The British Hotel

Owner and licensee



laid back and smooth

The Port vibe is…

“positive with an amazing culture”





No. of employees


Rebirth of an icon

There’s something special about lazing away an afternoon at The British. It could be argued that the pub’s location – overlooking the river with the traffic slowly winding past – is the best in Port Adelaide.

When tall-masted boats are sailing, the bridge opens up on demand and it’s hard to not get excited at each opportunity to see the road rise vertically into the sky. For big and little kids, The British is the place to enjoy a leisurely weekend lunch or Sunday breakfast.

Almost as old as the colony of South Australia, the pub has strong ties to the early movers and shakers.

The second storey was added in 1876 for its then owner, Henry Ayers, who was premier of South Australia in the years preceding and after whom Ayers Rock was named.

Fast forward to modern times when the rundown pub was completely refurbished and reopened four years ago as a destination in itself.
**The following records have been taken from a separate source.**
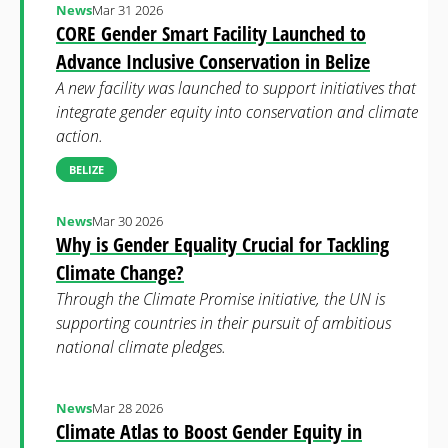
News
Mar 31 2026
CORE Gender Smart Facility Launched to
Advance Inclusive Conservation in Belize
A new facility was launched to support initiatives that
integrate gender equity into conservation and climate
action.
BELIZE
News
Mar 30 2026
Why is Gender Equality Crucial for Tackling
Climate Change?
Through the Climate Promise initiative, the UN is
supporting countries in their pursuit of ambitious
national climate pledges.
News
Mar 28 2026
Climate Atlas to Boost Gender Equity in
The character of the old stone building has been retained, while the furnishings are upmarket and contemporary. Its charm is amplified by the sailing ships, Falie and One And All, moored nearby.

Owner and publican, Bruce says that after briefly flirting with the nightclubbing 20s market, the pub has “found its groove and settled into 30 to 40-somethings and young families”. Weekdays it has a steady lunch trade from the neighbouring fisheries, TAFE and local businesses, while the smell of the freshly ground beans draws people in for coffee with a view. Functions are also hosted upstairs and in the private cellar.

Bruce and manager Ashley are both big fans of Port Adelaide and will rapidly reel off a list of things not to be missed. However, apparently there’s no need to leave The British to enjoy a shiver of excitement – after dark, the building is supposedly haunted.

“We are rumoured to have a ghost in the cellar,” says Bruce who claims not to believe, although he’s witnessed other odd things.

“In the cool room there are stacks of two-litre milks toward the back of the shelves, not on the edge… One morning, we came out and there’s one just thrown in the middle of the floor. How in the hell that moved…”

People obviously enjoy the idea of the pub being haunted. According to Ashley, “there is one ghost tour that has included us in the past.”

But, if you were to sit in this pub on a beautiful Adelaide day, there’d be more important things to contemplate than ghosts.

And #1 on that list would be the view.